I scan the corridor. The shadows look wrong, too thick, too still. Somewhere past the archway, a light fixture swings, metal scraping softly against the chain. Then comes another sound, low and guttural, almost a growl, but not right. It vibrates through the floor instead of the air, a pulse rolling up from below.
Elle edges closer. “It’s coming from under us, isn’t it?”
The hum answers, deep and layered, alive. Frost begins to spread over the tiles, rippling as if it’s breathing.

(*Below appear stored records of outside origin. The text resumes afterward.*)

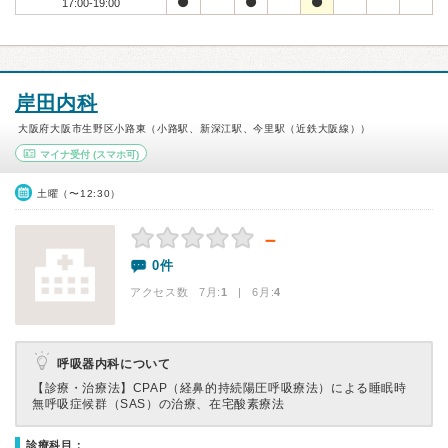
17:00-19:00
岸田内科
大阪府大阪市生野区小路東（小路駅、新深江駅、今里駅（近鉄大阪線））
マイナ受付
(スマホ可)
土曜（〜12:30）
－
0件
アクセス数 7月:
1
| 6月:
4
呼吸器内科について
【診療・治療法】
CPAP（経鼻的持続陽圧呼吸療法）による睡眠時
無呼吸症候群（SAS）の治療、在宅酸素療法
診療科目：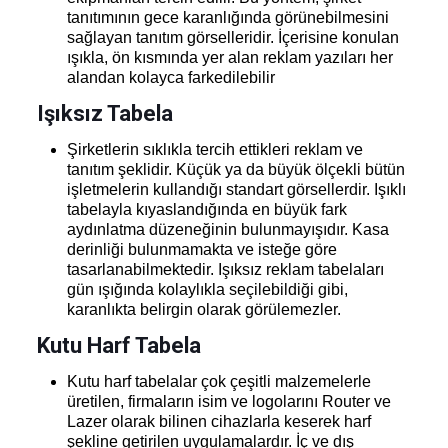
tanıtımının gece karanlığında görünebilmesini
sağlayan tanıtım görselleridir. İçerisine konulan
ışıkla, ön kısmında yer alan reklam yazıları her
alandan kolayca farkedilebilir
Işıksız Tabela
Şirketlerin sıklıkla tercih ettikleri reklam ve
tanıtım şeklidir. Küçük ya da büyük ölçekli bütün
işletmelerin kullandığı standart görsellerdir. Işıklı
tabelayla kıyaslandığında en büyük fark
aydınlatma düzeneğinin bulunmayışıdır. Kasa
derinliği bulunmamakta ve isteğe göre
tasarlanabilmektedir. Işıksız reklam tabelaları
gün ışığında kolaylıkla seçilebildiği gibi,
karanlıkta belirgin olarak görülemezler.
Kutu Harf Tabela
Kutu harf tabelalar çok çeşitli malzemelerle
üretilen, firmaların isim ve logolarını Router ve
Lazer olarak bilinen cihazlarla keserek harf
şekline getirilen uygulamalardır. İç ve dış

“Back,” I say, stepping in front of her. Heat builds under my skin, the mark on my arm burning like a warning flare. Every instinct in me strains toward release, toward the wings I can’t show her, not yet.
Footsteps echo from the far end of the hall. Silas appears out of the dark, flashlight beam cutting through the haze. His face is unreadable. “You feel it too,” he murmurs. It’s not a question.
“Seal what you can,” I tell him.
He nods once and traces a spiral in the air with his finger. The frost slows for a heartbeat, then the sound returns, louder, a dragging scrape beneath the floor.
Elle gasps. The overhead light pops, plunging us into shadows.
I caught her wrist. “Don’t move.”
The ground trembles. Dust sifts down from the ceiling. Then one tile cracks, splintering with a sharp snap. The floor seems to breathe, bulging upward like something below is trying to push through.
A fissure splits open, light spilling from beneath with cold, white, pulsing in rhythm with the hum. Frost veins race outward, reaching for our feet.
“Run,” I say.
But she doesn’t. Her eyes stay locked on the glow, wide and terrified. “It’s whispering my name,” she whispers.
The crack widens. A burst of icy air explodes upward, swallowing Silas’s light. He shouts something that sounds ancient, lost to language. I drag Elle back just as a shape moves under the broken floor, too many limbs, too much frost, a breath that smells like everything dying at once.